A style starts out like a product. It emerges, it grows in popularity, but just like a product it will inevitably decline. The only difference is, it will come back. It almost always, always comes back. Do you ever see a photograph and think “too much editing, that doesn’t look natural at all”… Guess what, that was a style that went out of style. It might come back one day though, who knows. 

You only get Married once!

So let’s say you pick your photographer. He or she has this amazing Instagram grid where even the thumbnails collectively have a unique look, or feel even (this is called flow, by the way). “Perfect,” you say, “I love the way this flow looks. I want my pictures to look like this!”

Do you though…?

What if that style goes out of style? What if some time passes, and there’s a new trend or a different style that you like better? These are things you should seriously, seriously consider.

STRAIGHT OUT OF CAMERA

Take a look at this image, for example. This is exactly how it looks straight out of the camera (SOOC). This is what we – and mostly all other photographers – start with. 
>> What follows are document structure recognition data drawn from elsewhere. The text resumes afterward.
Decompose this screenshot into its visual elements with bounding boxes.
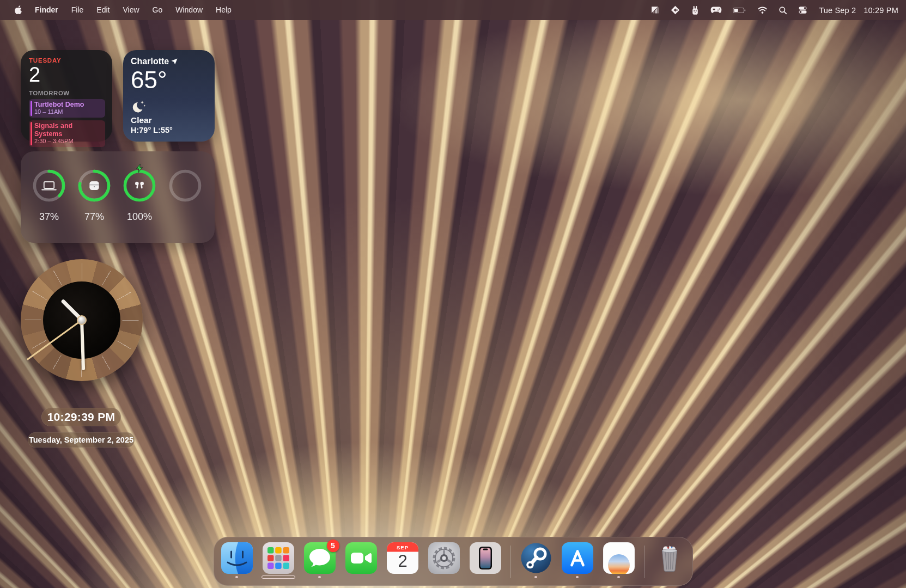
app-store-icon — [562, 542, 593, 574]
menubar-date: Tue Sep 2 — [819, 6, 856, 15]
location-arrow-icon — [171, 58, 178, 65]
airpods-icon — [121, 168, 157, 204]
dock-app-calendar[interactable]: SEP 2 — [386, 542, 419, 580]
input-switcher-icon[interactable] — [667, 0, 684, 20]
running-indicator — [534, 576, 537, 579]
menubar-time: 10:29 PM — [864, 6, 898, 15]
ollama-icon[interactable] — [687, 0, 703, 20]
menubar-clock[interactable]: Tue Sep 2 10:29 PM — [814, 6, 898, 15]
weather-widget[interactable]: Charlotte 65° Clear H:79° L:55° — [123, 50, 215, 142]
menu-item-window[interactable]: Window — [169, 0, 209, 20]
clock-hub — [77, 315, 87, 325]
digital-time-label: 10:29:39 PM — [41, 408, 121, 426]
battery-percent-label: 100% — [117, 211, 162, 223]
menu-item-view[interactable]: View — [117, 0, 145, 20]
dock-separator — [510, 546, 511, 578]
menu-item-finder[interactable]: Finder — [29, 0, 64, 20]
trash-full-icon — [654, 542, 685, 574]
calendar-icon-month: SEP — [396, 544, 408, 550]
search-icon[interactable] — [775, 0, 791, 20]
date-label: Tuesday, September 2, 2025 — [28, 432, 135, 448]
event-color-bar — [31, 101, 32, 117]
menu-item-edit[interactable]: Edit — [90, 0, 115, 20]
dock-app-steam[interactable] — [520, 542, 552, 580]
desktop: Finder File Edit View Go Window Help — [0, 0, 906, 588]
battery-percent-label: 77% — [71, 211, 117, 223]
running-indicator — [617, 576, 620, 579]
battery-ring-airpods: 100% — [117, 168, 162, 223]
calendar-weekday: TUESDAY — [29, 57, 105, 64]
calendar-icon-day: 2 — [398, 552, 407, 571]
display-diagonal-icon[interactable] — [647, 0, 664, 20]
calendar-section-label: TOMORROW — [29, 90, 105, 96]
line-indicator — [262, 575, 295, 579]
dock-app-launchpad[interactable] — [262, 542, 295, 580]
calendar-event[interactable]: Turtlebot Demo 10 – 11AM — [29, 99, 105, 118]
event-time: 10 – 11AM — [34, 108, 102, 115]
dock: 5 SEP 2 — [214, 537, 693, 586]
weather-condition: Clear — [131, 115, 207, 125]
event-title: Turtlebot Demo — [34, 101, 102, 108]
apple-icon — [13, 5, 22, 15]
weather-city: Charlotte — [131, 57, 169, 66]
calendar-widget[interactable]: TUESDAY 2 TOMORROW Turtlebot Demo 10 – 1… — [21, 50, 112, 142]
steam-icon — [520, 542, 552, 574]
calendar-event[interactable]: Signals and Systems 2:30 – 3:45PM — [29, 120, 105, 147]
analog-clock-widget[interactable] — [21, 259, 143, 381]
menu-item-help[interactable]: Help — [210, 0, 238, 20]
weather-temperature: 65° — [131, 68, 207, 93]
menu-item-file[interactable]: File — [65, 0, 90, 20]
control-center-icon[interactable] — [794, 0, 811, 20]
dock-separator — [644, 546, 644, 578]
calendar-day-number: 2 — [29, 64, 105, 86]
messages-badge: 5 — [327, 540, 339, 552]
system-settings-icon — [428, 542, 460, 574]
dock-app-facetime[interactable] — [345, 542, 378, 580]
battery-percent-label: 37% — [26, 211, 72, 223]
facetime-icon — [345, 542, 377, 574]
iphone-mirroring-icon — [470, 542, 501, 574]
battery-icon[interactable] — [729, 0, 750, 20]
running-indicator — [318, 576, 321, 579]
running-indicator — [576, 576, 579, 579]
charging-bolt-icon — [136, 164, 143, 173]
airpods-case-icon — [76, 168, 112, 204]
event-time: 2:30 – 3:45PM — [34, 138, 102, 145]
game-controller-icon[interactable] — [707, 0, 726, 20]
launchpad-icon — [263, 542, 294, 574]
calendar-icon: SEP 2 — [387, 542, 418, 574]
event-title: Signals and Systems — [34, 122, 102, 138]
dia-icon — [603, 542, 635, 574]
dock-app-iphone-mirroring[interactable] — [469, 542, 502, 580]
dock-app-system-settings[interactable] — [428, 542, 460, 580]
dock-app-finder[interactable] — [221, 542, 253, 580]
event-color-bar — [31, 122, 32, 145]
batteries-widget[interactable]: 37% 77% — [21, 151, 215, 243]
menu-item-go[interactable]: Go — [147, 0, 169, 20]
dock-app-dia[interactable] — [603, 542, 635, 580]
battery-ring-empty — [162, 168, 208, 204]
wifi-icon[interactable] — [753, 0, 771, 20]
running-indicator — [235, 576, 238, 579]
battery-ring-macbook: 37% — [26, 168, 72, 223]
dock-trash[interactable] — [653, 542, 686, 580]
dock-app-messages[interactable]: 5 — [303, 542, 336, 580]
dock-app-app-store[interactable] — [561, 542, 594, 580]
battery-ring-airpods-case: 77% — [71, 168, 117, 223]
apple-menu[interactable] — [8, 5, 28, 15]
finder-icon — [221, 542, 253, 574]
weather-high-low: H:79° L:55° — [131, 126, 207, 134]
moon-clear-icon — [131, 100, 207, 114]
macbook-icon — [31, 168, 67, 204]
menu-bar: Finder File Edit View Go Window Help — [0, 0, 906, 20]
Here are two examples of a “stylistic” edit. Typically this is accomplished with an edit preset – where colours, split toning, highlights/shadows and other tonal values are adjusted to achieve a specific look with one simple click. Here, I adjusted the overall brightness of the image, and chose two, one-click presets and applied them.  That’s it. These were the results:

NOT BAD!

Honestly, this looks pretty decent. Sometimes, for a certain scenario, a preset can turn out pretty well with no other user made adjustments. We see some very intense greens in this photo, and you’ll notice on the first image they are “cooled” down quite a bit to an almost emerald-like colour. On the next image, you can see just how intense that green is in comparison. You’ll also notice a “matte” look that you’ve probably seen and probably enjoyed before (hint: it’s the “fade” slider on Instagram!)- this is an editing technique called “cutting black”, which gives it a unique, soft look. 

This is how we would go about editing this photo. As you can see, it’s a bit of a subtle mix between the two styles above. There is a hint of the matte look, and the green hue/saturation has been very slightly changed to soften up that overpowering, intense green in the background. Finally, once we are happy with the levels and tones, we adjust the temperature and tint to make sure the skin tones are accurate. That’s it! On to the next one. 

 


 

Our Edit

This is how we would go about editing this photo. As you can see, it’s a bit of a subtle mix between the two styles above. There is a hint of the matte look, and the green hue/saturation has been very slightly changed to soften up that overpowering, intense green in the background. Finally, once we are happy with the levels and tones, we adjust the temperature and tint to make sure the skin tones are accurate. That’s it! On to the next one. 

Before I wrap this up, I do want to make one thing perfectly clear.

There’s an almost infinite number of implementable styles when it comes to not only wedding photography, but all other forms as well – and they all have their place with the artist. Photographers use their shooting and editing styles to convey not only the style itself, but the brand, personality, and creative ability they are trying to put out into the world. Just because one artist edits one way or another doesn’t mean another one has to do the same, or even something different for that matter – it’s an individual expression.

At the end of the day, every wedding photographer out there wants – and arguably needs – this desire to be unique and creative. As a couple looking for a photographer, it’s your responsibility to find one with a creative language that speaks to you, and a visual that you think you will enjoy forever. We might take a few images here and there and really get creative with them; sky swap, object removal, textures, colours, etc. – this is us getting the chance to be truly unique and give you something more along the lines of artwork – however the bulk of our images will maintain the classic wedding photography style.